И тогда, быть может, все действительно пойдет по-старому. Интересно, что бы случилось, останься Ханна переночевать на ферме у Сахарного ручья (я буду называть ее так; без сомнения, соседи называли это место домом Миллов)? Потекли бы воды вновь, журча в ночи и оделяя влагой сухие камни?
– Ханна?
– Ну что такое, чего ты хочешь? Вот сидит на табурете большеглазый малыш, и что же он успел за свою жизнь изведать? Труд? Ой, нет – ты ни дня не трудился. Глянь-ка на эту тарелку. Вот она какая, работа на хозяина. Ну, твоей вины в этом нет. Мне уже недолго осталось, Денни. Не понимаешь, что за чушь я несу? Тогда вымой всю посуду, а я сбегаю и поиграю в пятнашки с детворой. Вот же удивится твоя мама – спросит, кто эта новенькая? Я как раз собиралась сказать, что помню ее совсем малышкой, только вот на самом деле не помню, потому что она не из этих мест; твой отец в детстве играл с другой девочкой. Иногда теплыми летними вечерами под газовыми фонарями собиралось больше ребят, чем светских болтунов у какого-нибудь камина. Скоро опять наступит теплое лето, и ты, наверное, тоже отправишься туда, а я испеку пряники к рутбиру[10]; еще одну зиму пережила, а летом мне умереть не суждено – я всегда это знала.

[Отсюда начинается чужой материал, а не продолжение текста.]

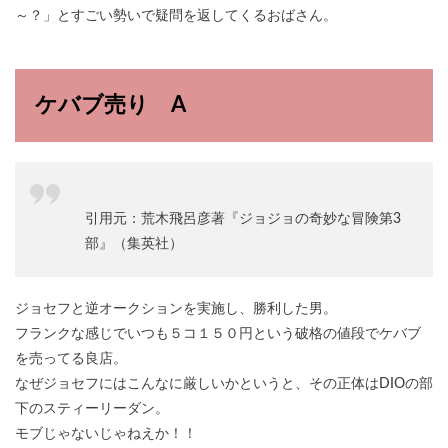
～？」とすごい勢いで疑問を返してくるおばさん。
ケバブ売り A
引用元：荒木飛呂彦著『ジョジョの奇妙な冒険第3
部』（集英社）
ジョセフと逆オークションを実施し、勝利した男。
フランクな感じでいつも５コ１５０円という破格の値段でケバブ
を売ってる良店。
なぜジョセフにはこんなに厳しいかというと、その正体はDIOの部
下のスティーリーダン。
モブじゃないじゃねえか！！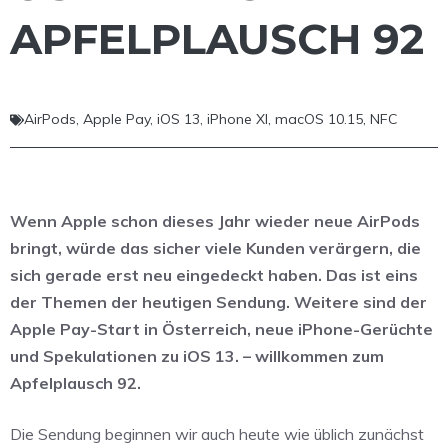
APFELPLAUSCH 92
AirPods
,
Apple Pay
,
iOS 13
,
iPhone XI
,
macOS 10.15
,
NFC
Wenn Apple schon dieses Jahr wieder neue AirPods
bringt, würde das sicher viele Kunden verärgern, die
sich gerade erst neu eingedeckt haben. Das ist eins
der Themen der heutigen Sendung. Weitere sind der
Apple Pay-Start in Österreich, neue iPhone-Gerüchte
und Spekulationen zu iOS 13. – willkommen zum
Apfelplausch 92.
Die Sendung beginnen wir auch heute wie üblich zunächst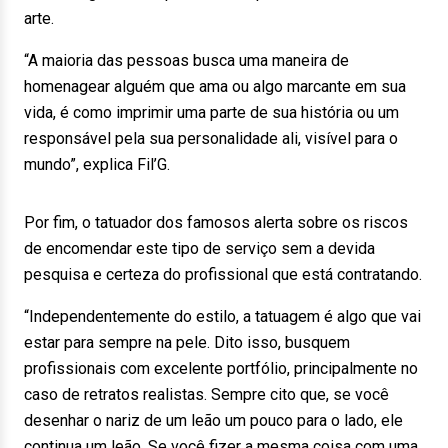
arte.
“A maioria das pessoas busca uma maneira de
homenagear alguém que ama ou algo marcante em sua
vida, é como imprimir uma parte de sua história ou um
responsável pela sua personalidade ali, visível para o
mundo”, explica Fil’G.
Por fim, o tatuador dos famosos alerta sobre os riscos
de encomendar este tipo de serviço sem a devida
pesquisa e certeza do profissional que está contratando.
“Independentemente do estilo, a tatuagem é algo que vai
estar para sempre na pele. Dito isso, busquem
profissionais com excelente portfólio, principalmente no
caso de retratos realistas. Sempre cito que, se você
desenhar o nariz de um leão um pouco para o lado, ele
continua um leão. Se você fizer a mesma coisa com uma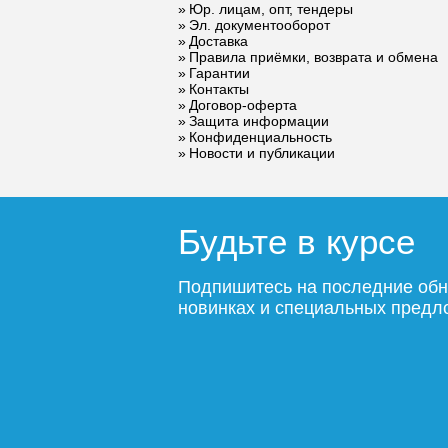
Юр. лицам, опт, тендеры
GRILL.LGA-35-
GRILL.S
Эл. документооборот
1200 natural
1700 bro
Доставка
Правила приёмки, возврата и обмена
Гарантии
34 520
Контакты
Договор-оферта
Защита информации
Подробнее
По
Конфиденциальность
Новости и публикации
Будьте в курсе
Подпишитесь на последние обн
новинках и специальных пред
Конвектор
Конвекто
ITTBL.070.400.2200
ITTL.190
с решеткой
с решетк
SGL.2200.400 gold
SGL.250
champag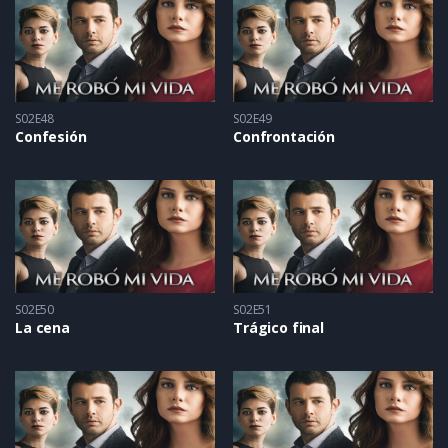
S02E48
S02E49
Confesión
Confrontación
S02E50
S02E51
La cena
Trágico final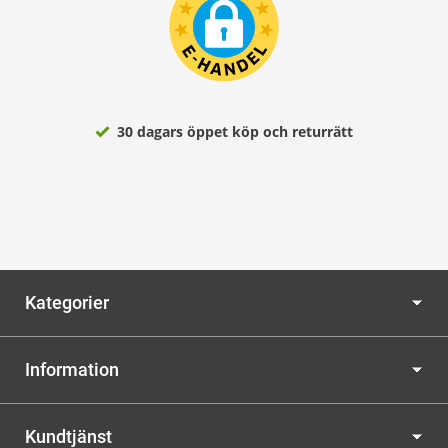
30 dagars öppet köp och returrätt
Kategorier
Information
Kundtjänst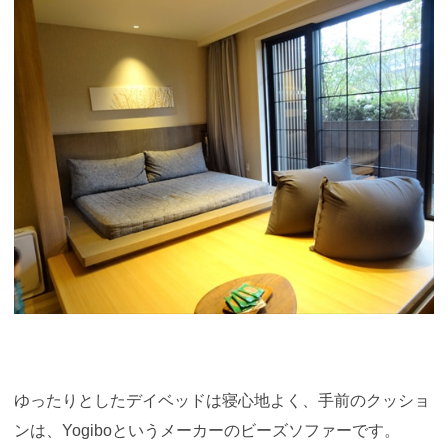
ゆったりとしたデイベッドは寝心地よく、手前のクッショ
ンは、Yogiboというメーカーのビーズソファーです。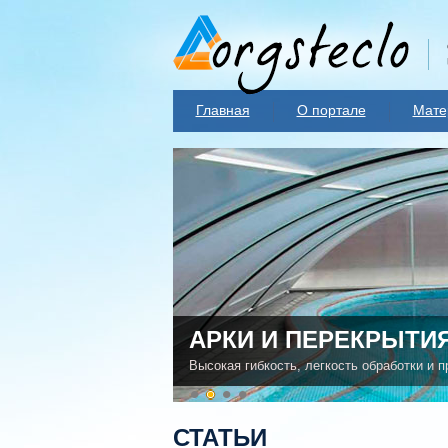
Главная
О портале
Мате
АРКИ И ПЕРЕКРЫТИ
Высокая гибкость, легкость обработки и п
СТАТЬИ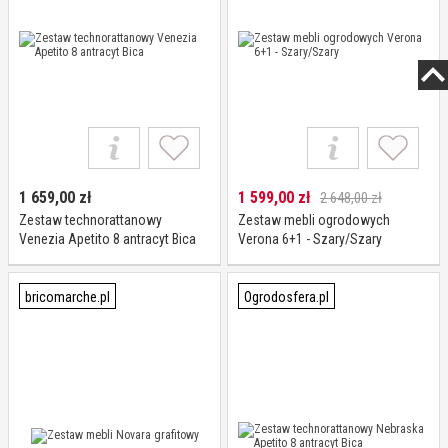
1 659,00
zł
1 599,00
zł
2 648,00 zł
Zestaw technorattanowy
Zestaw mebli ogrodowych
Venezia Apetito 8 antracyt Bica
Verona 6+1 - Szary/Szary
bricomarche.pl
Ogrodosfera.pl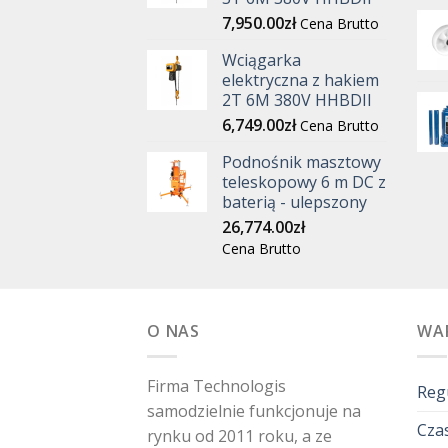
7,950.00
zł
Cena Brutto
Wciągarka
elektryczna z hakiem
2T 6M 380V HHBDII
6,749.00
zł
Cena Brutto
Podnośnik masztowy
teleskopowy 6 m DC z
baterią - ulepszony
26,774.00
zł
Cena Brutto
O NAS
WA
Firma Technologis
Reg
samodzielnie funkcjonuje na
Czas
rynku od 2011 roku, a ze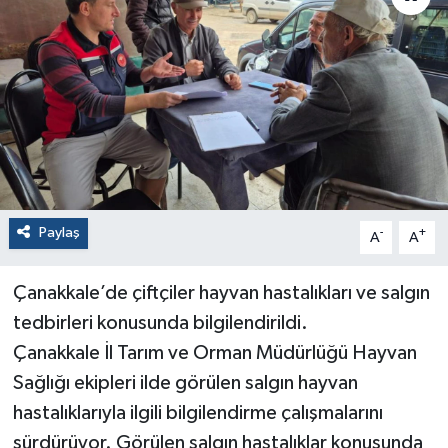
Paylaş
-
+
A
A
Çanakkale’de çiftçiler hayvan hastalıkları ve salgın
tedbirleri konusunda bilgilendirildi.
Çanakkale İl Tarım ve Orman Müdürlüğü Hayvan
Sağlığı ekipleri ilde görülen salgın hayvan
hastalıklarıyla ilgili bilgilendirme çalışmalarını
sürdürüyor. Görülen salgın hastalıklar konusunda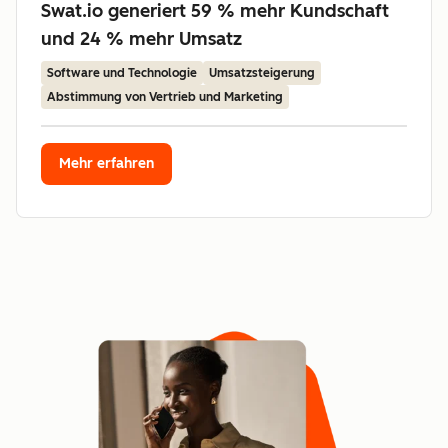
Swat.io generiert 59 % mehr Kundschaft
und 24 % mehr Umsatz
Software und Technologie
Umsatzsteigerung
Abstimmung von Vertrieb und Marketing
Mehr erfahren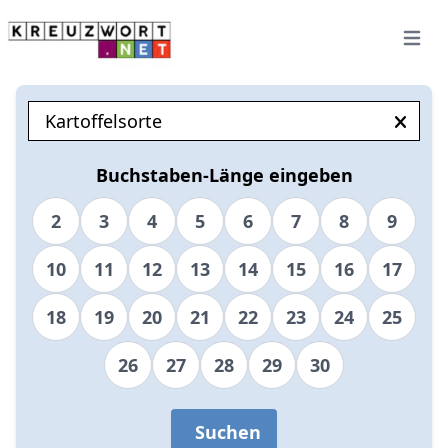
Open 
Buchstaben-Länge eingeben
2
3
4
5
6
7
8
9
10
11
12
13
14
15
16
17
18
19
20
21
22
23
24
25
26
27
28
29
30
Suchen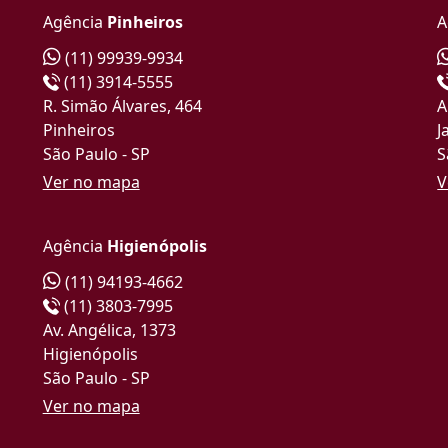
Agência
Pinheiros
A
(11) 99939-9934
(11) 3914-5555
R. Simão Álvares, 464
A
Pinheiros
J
São Paulo - SP
S
Ver no mapa
V
Agência
Higienópolis
(11) 94193-4662
(11) 3803-7995
Av. Angélica, 1373
Higienópolis
São Paulo - SP
Ver no mapa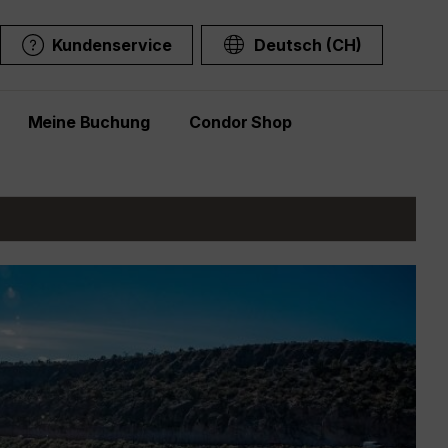
Kundenservice
Deutsch (CH)
Meine Buchung
Condor Shop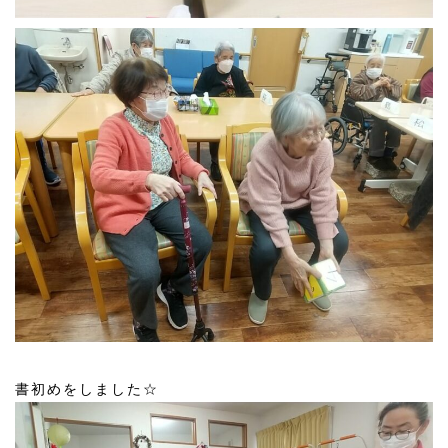
書初めをしました☆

Кажется, я никогда не видел, чтобы кто-нибудь мыл посуду на нашей кухне. Там есть посудомоечная машина, и ею всегда пользовались, только сперва соскребали объедки в слив и спускали в утилизатор – раковина была чем-то вроде мусорного бака. Теперь я готовлю еду в камине и ем рядом с ним; да мне и нужно-то совсем немного пищи.
– Вы худой, мистер Вир. Ваш вес ниже нормы.
– Да, вы всегда проверяете меня на диабет.